Jimmy shrugs. “I’ll bring you some.”

“You are the best person I know,” Brady says, mostly sincere.

And yeah, Jimmy knows that.

 

A mug and a half of coffee and a full hour later, Brady convinces himself to get up, as much as cuddling with Kevin is really doing it for him, because he’s starting to get hungry and because he knows that if he stays in bed any longer, there’s no way he’s ever going to get out of it.

Kevin emerges from the bedroom as well some time after that—enough time has passed that Brady and Jimmy lose track of time making out in front of the stove instead of doing any real cooking, but not longer than it takes to eventually get to making a few plates of eggs and toast.

“So you’re a big cuddler, aren’t you,” Brady says, once they sit down for breakfast. It doesn’t come out accusatory, necessarily, but it makes Kevin feel like he has something to defend, anyway.

Kevin blushes something fierce at that, and Jimmy doesn’t wait for a reply to continue where Brady left off. “It’s no big deal, but—like, is that a thing for you?”

For a minute it’s silent, before Kevin starts to talk, and in that time Jimmy’s pretty sure everything’s ruined between them, but then. “When I was little I had these stuffed animals,” Kevin says, “and I would sleep with them every night from when I was, like, six to the end of high school. And then, in college, I was dating the guy I roomed with, so—we pushed our beds together and that helped me sleep through the night without any problems.” He takes a bite of toast and then, after a minute, says,  “But it’s stupid, and I’ll stop.”

“You—oh,” Jimmy says, not with any specific reaction attached, just trying to let the words sit with him, really. He shoves some eggs in his mouth to let himself think through what he should say next; much belatedly, all he comes up with is, “No, don’t stop.”

Kevin spends a good minute looking between the two of them, a little helpless, and thinking about the implications of that, how to _respond_ to something like that, before finally settling on, “I—yeah, okay.”

Jimmy gets up to clear the table, for something to do with his hands more than anything else.

“I’m gonna go on a run,” Kevin says, getting up to help clear the table first.

He drops his dishes off in the kitchen and then leaves, and the apartment is all that much quieter after the door clicks shut.

As Jimmy walks over to the living room, Brady catches him in a hug from behind, wraps his arms around Jimmy’s waist and kisses his neck. “You know I love you, yeah?”

“Of course,” Jimmy says, easy as anything.

“Good,” Brady says. “Then we should talk.”

“Is this about—”

“You know it is.”

“Sure,” Jimmy says, because it’s about time he stop running from his feelings like he’s back in high school. “But later, okay?”

“Okay,” Brady agrees, so they walk over to the living room couch, and Jimmy flips through channels on the TV until he settles on a movie Brady doesn’t recognize and won’t pay attention to anyway.
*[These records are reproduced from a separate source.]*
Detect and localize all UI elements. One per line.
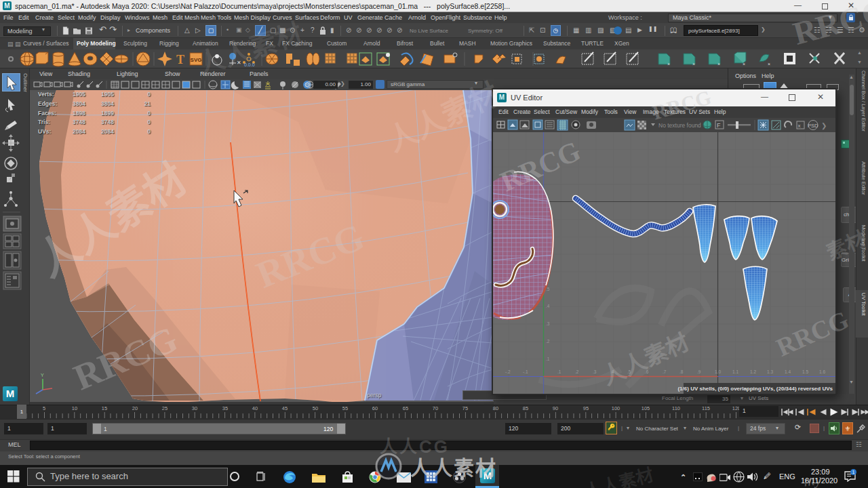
svg-text:40: 40 <box>252 405 258 411</box>
svg-text:❯: ❯ <box>821 122 827 130</box>
svg-text:50: 50 <box>313 405 318 411</box>
svg-text:90: 90 <box>553 405 558 411</box>
svg-text:x: x <box>798 123 801 129</box>
svg-text:60: 60 <box>372 405 378 411</box>
svg-text:×: × <box>743 62 745 66</box>
svg-text:10: 10 <box>72 405 77 411</box>
svg-text:30: 30 <box>192 405 197 411</box>
svg-text:25: 25 <box>162 405 167 411</box>
svg-text:85: 85 <box>523 405 528 411</box>
svg-text:1: 1 <box>20 409 24 415</box>
svg-text:35: 35 <box>222 405 228 411</box>
svg-text:110: 110 <box>672 405 680 411</box>
svg-text:SVG: SVG <box>191 57 202 63</box>
svg-text:PSD: PSD <box>808 123 818 129</box>
svg-text:F: F <box>717 122 721 129</box>
svg-text:×: × <box>667 62 670 66</box>
svg-text:75: 75 <box>462 405 468 411</box>
svg-text:100: 100 <box>612 405 620 411</box>
svg-text:65: 65 <box>403 405 408 411</box>
svg-text:No texture found: No texture found <box>658 122 701 129</box>
svg-text:80: 80 <box>493 405 498 411</box>
svg-text:×: × <box>692 62 695 66</box>
svg-text:Y: Y <box>41 373 44 378</box>
svg-text:×: × <box>768 62 770 66</box>
svg-text:T: T <box>176 53 184 66</box>
svg-text:✕: ✕ <box>237 60 241 66</box>
svg-text:15: 15 <box>102 405 107 411</box>
svg-text:70: 70 <box>433 405 438 411</box>
svg-text:0.0.0: 0.0.0 <box>244 62 255 67</box>
svg-text:105: 105 <box>642 405 650 411</box>
svg-text:×: × <box>717 62 720 66</box>
svg-text:(1/6) UV shells, (0/0) overlap: (1/6) UV shells, (0/0) overlapping UVs, … <box>677 386 833 392</box>
svg-text:20: 20 <box>132 405 138 411</box>
svg-text:45: 45 <box>282 405 288 411</box>
svg-text:95: 95 <box>583 405 589 411</box>
svg-text:115: 115 <box>702 405 710 411</box>
svg-text:55: 55 <box>342 405 348 411</box>
svg-text:5: 5 <box>43 405 45 411</box>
Some time later, Jimmy says, “It’s just complicated, okay.”

“Like—” he continues, mostly thinking out loud. He’s sitting with his head resting on Brady’s shoulder, and he thinks he’s finally ready to talk about this. “I don’t know, it’s so easy to want both of you at the same time, and I kind of forget sometimes that I probably can’t have both, so it’s easier to keep pretending that I can.”

“Why can’t we, though?” Brady says, and he sounds so sure when he says it, Jimmy almost believes they can have the happy ending he wants more than anything. “Honestly, I’m pretty sure he’d be down.”

“You think?”

“I mean, we’ll never know if we don’t try.”
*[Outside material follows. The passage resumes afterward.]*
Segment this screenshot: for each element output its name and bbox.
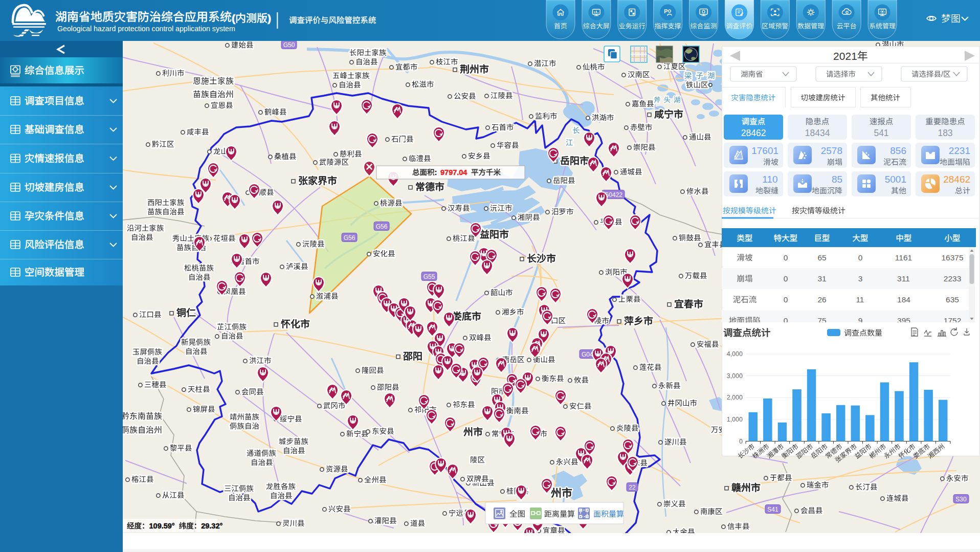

“Just—I don’t know, what if we’re reading this wrong?”

“We can’t be stubborn about this forever, right? Worst case, we stay friends,” Brady says.
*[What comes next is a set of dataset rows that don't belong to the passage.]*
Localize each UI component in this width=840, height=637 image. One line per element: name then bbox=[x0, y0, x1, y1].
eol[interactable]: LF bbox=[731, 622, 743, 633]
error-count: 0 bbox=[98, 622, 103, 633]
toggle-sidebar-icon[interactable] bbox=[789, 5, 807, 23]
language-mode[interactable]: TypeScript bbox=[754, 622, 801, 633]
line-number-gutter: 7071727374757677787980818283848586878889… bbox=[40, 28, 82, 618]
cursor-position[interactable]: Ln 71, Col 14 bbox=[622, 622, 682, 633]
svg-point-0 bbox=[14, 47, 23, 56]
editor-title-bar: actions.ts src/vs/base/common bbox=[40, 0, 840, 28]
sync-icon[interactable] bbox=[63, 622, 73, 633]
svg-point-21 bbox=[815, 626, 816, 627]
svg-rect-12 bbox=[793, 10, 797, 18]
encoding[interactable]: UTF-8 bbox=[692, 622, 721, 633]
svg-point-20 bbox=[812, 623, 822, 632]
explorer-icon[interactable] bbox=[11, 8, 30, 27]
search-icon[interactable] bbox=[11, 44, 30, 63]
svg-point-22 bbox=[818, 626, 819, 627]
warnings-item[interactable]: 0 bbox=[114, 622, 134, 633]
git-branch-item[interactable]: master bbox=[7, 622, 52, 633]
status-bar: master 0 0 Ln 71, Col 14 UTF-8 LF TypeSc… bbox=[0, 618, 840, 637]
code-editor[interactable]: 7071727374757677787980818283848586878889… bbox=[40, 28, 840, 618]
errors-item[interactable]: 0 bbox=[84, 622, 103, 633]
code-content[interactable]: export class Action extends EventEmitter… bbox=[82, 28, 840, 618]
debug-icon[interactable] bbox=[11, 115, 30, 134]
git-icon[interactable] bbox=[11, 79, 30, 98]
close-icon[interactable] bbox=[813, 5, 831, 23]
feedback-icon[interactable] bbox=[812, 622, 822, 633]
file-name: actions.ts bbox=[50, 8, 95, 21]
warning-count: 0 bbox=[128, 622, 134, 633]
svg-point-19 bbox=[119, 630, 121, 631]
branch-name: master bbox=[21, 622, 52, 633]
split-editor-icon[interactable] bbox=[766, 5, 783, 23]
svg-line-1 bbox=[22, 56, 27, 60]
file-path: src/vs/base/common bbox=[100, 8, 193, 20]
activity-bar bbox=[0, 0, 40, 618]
As much as Jimmy wants to argue with him about that, he knows Brady’s right. When he opens his eyes and absently look up and out the window by the kitchen, he sees Kevin standing in the doorway with the rare unreadable expression on his face. As soon as their eyes meet, Kevin darts his gaze away.

“Please tell me you didn’t hear any of that,” Jimmy says, sitting upright, though he knows it’s a long shot in hell they got that lucky. He can’t bring himself to look at Kevin, not now, so instead he’s studying the carpet pretty intently.

“Almost all of it, actually,” Kevin says, and when Jimmy finally looks up, Kevin’s looking mostly at his hands and not at all back at him.

“Cool, cool.” Jimmy takes a deep breath and looks over to Brady for some assistance, for any sort of help here at all, but he looks every bit as stunned as Jimmy, so this—may not go so well, if he’s left to his own devices.

“Do you want to sit down for this?” Brady asks. Kevin shrugs, helpless, and walks over to sit in between Jimmy and Brady. So—they’re really doing this.

“You weren’t supposed to find out like this,” Jimmy says, realizing belatedly how that was _so_ the wrong thing to say. “We were thinking of the right time to tell you, I mean.”

“I’ve kind of had a feeling for awhile,” Kevin admits, which. Looking back, makes sense, considering Jimmy and Brady weren’t the least bit subtle about, and probably have been that way since before they were even aware of it. “I didn’t want my feelings to get in the way of our friendship, but then things started to change, between us, and I thought—I thought _maybe_ I wasn’t imagining it.”

“That we like you too,” Brady finishes.

“Right,” Kevin says. He’s still looking at Brady, as if he’s anticipating something, and they’re sitting close enough that Brady can feel the warmth of Kevin’s near-steady breathing wrapped around him like a promise. Kevin’s looking at Brady’s lips, just because they’re _there_ , and when he looks up, Brady kisses him.

It catches him by surprise, at first—not the act itself, but how easy it is to melt into the kiss, pull Brady impossibly closer until he’s all but sitting in Kevin’s lap and nip at Brady’s bottom lip, revel in the soft noises Brady make.

Once they pull apart Kevin looks over at Jimmy, who looks completely mesmerized. “That’s—wow.”

“Yeah,” Kevin says, and he’s so _happy_ , he can’t help but smile as he leans in to kiss Jimmy.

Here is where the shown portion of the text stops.